Over the last decade, you’d often hear people say that they were going to save money by moving to the cloud. Often, the explanation was that the flexibility of the cloud was going to enable dynamic autoscaling of server capacity. So even if they paid a little more per hour, they were going to save so much by turning capacity way down at night that it’d work out in their favor.

It turns out that even with the cloud, the engineering needed to make autoscaling happen this smoothly is extremely hard and only the most sophisticated IT/Admin organizations have achieved anything close to this goal.

While there might be individual examples to the contrary, I think it’s safe to say this hasn’t materialized, and most organizations don’t save money by moving to the cloud.

On (not) saving money in the cloud

It’s hard to prove that any particular organization lost money in a cloud migration, but there’s a reason why AWS was only 13% of Amazon’s revenue in 2021, but a whopping 74% of the company’s profits for that year.1

Additionally, an a16z report found that the total cost of ownership (TCO) – including staffing – for bringing server workloads in-house for large, established companies like Dropbox, was only 1/3 to 1/2 the amount of running the same workloads in a public cloud provider.2

There’s a reason why there’s a small consulting industry solely focused on saving money on AWS bills.
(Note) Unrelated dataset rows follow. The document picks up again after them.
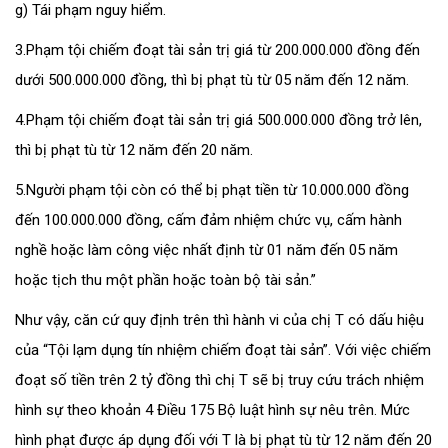
g) Tái phạm nguy hiểm.
3.Phạm tội chiếm đoạt tài sản trị giá từ 200.000.000 đồng đến
dưới 500.000.000 đồng, thì bị phạt tù từ 05 năm đến 12 năm.
4.Phạm tội chiếm đoạt tài sản trị giá 500.000.000 đồng trở lên,
thì bị phạt tù từ 12 năm đến 20 năm.
5.Người phạm tội còn có thể bị phạt tiền từ 10.000.000 đồng
đến 100.000.000 đồng, cấm đảm nhiệm chức vụ, cấm hành
nghề hoặc làm công việc nhất định từ 01 năm đến 05 năm
hoặc tịch thu một phần hoặc toàn bộ tài sản.”
Như vậy, căn cứ quy định trên thì hành vi của chị T có dấu hiệu
của “Tội lạm dụng tín nhiệm chiếm đoạt tài sản”. Với việc chiếm
đoạt số tiền trên 2 tỷ đồng thì chị T sẽ bị truy cứu trách nhiệm
hình sự theo khoản 4 Điều 175 Bộ luật hình sự nêu trên. Mức
hình phạt được áp dụng đối với T là bị phạt tù từ 12 năm đến 20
So let’s assume your organization isn’t going to beat the curve at autoscaling all their cloud services. Why should you move to the cloud?

The first – and most important reason – is flexibility. While the cloud may be more expensive than hosting servers on-prem, it’s way more flexible. In an on-prem only world, your organization has to buy and host all the server capacity it needs. But in a world with cloud resources, you can have a new server up or rescale an existing one. This is an incredible ability for a small organization, an organization with unpredictable workloads, or for temporary workloads.3

The second reason is about IT team scope and competency. Say you work for a small organization with only a few employees. In the pre-cloud world, you couldn’t run a server until you hired or contracted with someone to run a server rack for you.
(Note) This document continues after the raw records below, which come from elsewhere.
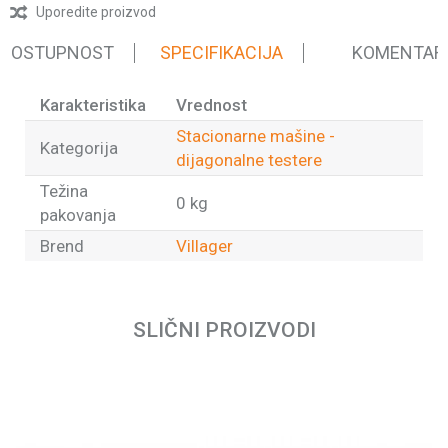
Uporedite proizvod
 DOSTUPNOST
SPECIFIKACIJA
KOMENTAR
Karakteristika
Vrednost
Stacionarne mašine -
Kategorija
dijagonalne testere
Težina
0 kg
pakovanja
Brend
Villager
Ime/Nadimak
SLIČNI PROIZVODI
Email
In today’s world, all you need to do is feel comfortable working on the command line – and you can get a server of your own.

It’s also worth considering the incentives of IT/Admin teams and professionals. IT/Admin teams tend to be stretched really thin, so the chance to offload a major component of their work – physically hosting servers – is really appealing. Moreover, as IT/Admin professionals have observed the world moving in a cloud-first direction, the resume-building incentives of individual professionals have moved towards the clouds. When I’m looking for my next job, it’s probably going to be way more valuable to say that I’m an expert at working with cloud-based Kubernetes clusters than saying that I’m really good at managing physical servers.

6.1 Layers of cloud services

While the basic premise of the cloud is rent a server, there are layers and layers of services on top of that basic premise. Depending on your organization’s needs, it may make sense to rent a very basic service, or a higher level one.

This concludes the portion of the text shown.